Documento de Discussão SST E O FUTURO DO TRABALHO: BENEFÍCIOS E RISCOS DE FERRAMENTAS DE INTELIGÊNCIA ARTIFICIAL NOS LOCAIS DE TRABALHO - Parte IV

 


(imagem com DR)


2.4 – Wearables (dispositivos vestíveis) e IA

 

Os dispositivos wearables, são cada vez mais encontrados nos locais de trabalho. Prevê-se que o mercado de dispositivos wearables, wearables industriais e de cuidados de saúde cresça de 21 milhões em 2013 para 9,2 mil milhões em 2020 (Nield, 2014). Entre 2014 e 2019, prevê-se que 13 milhões de dispositivos deste tipo sejam incorporados nos locais de trabalho. Isto já acontece em armazéns e fábricas onde o GPS, a identificação de radiofrequências e agora as braçadeiras de deteção háptica, como a patenteada pela Amazon em 2018, substituíram o uso de clipboards e de lápis.

 

2.4.1 - Wearables e IA na indústria transformadora (tamanho do lote)

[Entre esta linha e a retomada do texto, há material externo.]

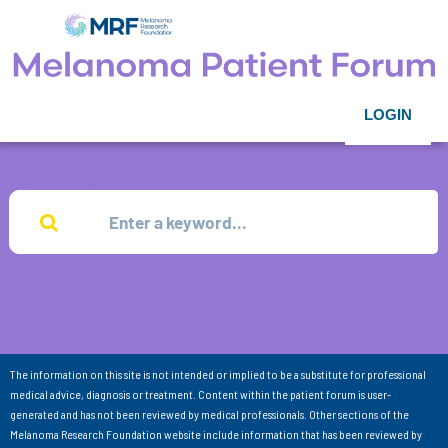
LOGIN
The information on this site is not intended or implied to be a substitute for professional
medical advice, diagnosis or treatment. Content within the patient forum is user-
generated and has not been reviewed by medical professionals. Other sections of the
Melanoma Research Foundation website include information that has been reviewed by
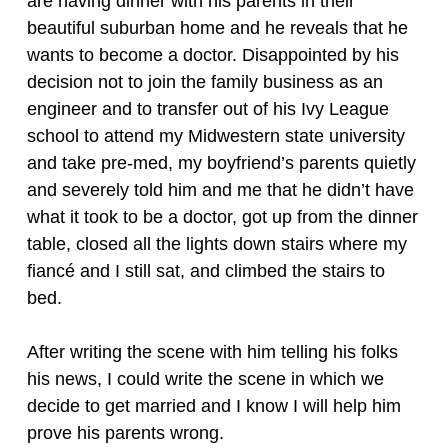
are having dinner with his parents in their
beautiful suburban home and he reveals that he
wants to become a doctor. Disappointed by his
decision not to join the family business as an
engineer and to transfer out of his Ivy League
school to attend my Midwestern state university
and take pre-med, my boyfriend’s parents quietly
and severely told him and me that he didn’t have
what it took to be a doctor, got up from the dinner
table, closed all the lights down stairs where my
fiancé and I still sat, and climbed the stairs to
bed.
After writing the scene with him telling his folks
his news, I could write the scene in which we
decide to get married and I know I will help him
prove his parents wrong.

Uma nova caraterística da automação e da Indústria 4.0 - processos em que a automatização melhorada da IA se encontram em curso – é a área da produção de tamanho de lote. Este processo envolve trabalhadores a que são fornecidos óculos com ecrãs e com funcionalidade de realidade virtual, como o HoloLenses e a Google Glasses ou tablets que são usados para realizar tarefas  nas linhas de produção das fábricas.

O modelo da linha de montagem, em que um trabalhador realiza uma tarefa repetida e específica durante várias horas, não desapareceu completamente, mas o método do tamanho do lote é diferente. Utilizado em estratégias de fabrico ágeis, este método envolve encomendas mais pequenas feitas dentro de parâmetros de tempo específicos, em vez de uma produção a granel constante.

Na produção de lote, os trabalhadores experimentam uma formação visual, possibilitada por um ecrã ou tablet HoloLens, no qual são convidados a realizar novas tarefas que são aprendidas instantaneamente e executadas.

Embora à primeira vista estes sistemas de assistência pareçam fornecer  maior autonomia, responsabilidade pessoal e auto-desenvolvimento, isso não é necessariamente o caso (Butollo, Jürgens e Krzywdzinski, 2018).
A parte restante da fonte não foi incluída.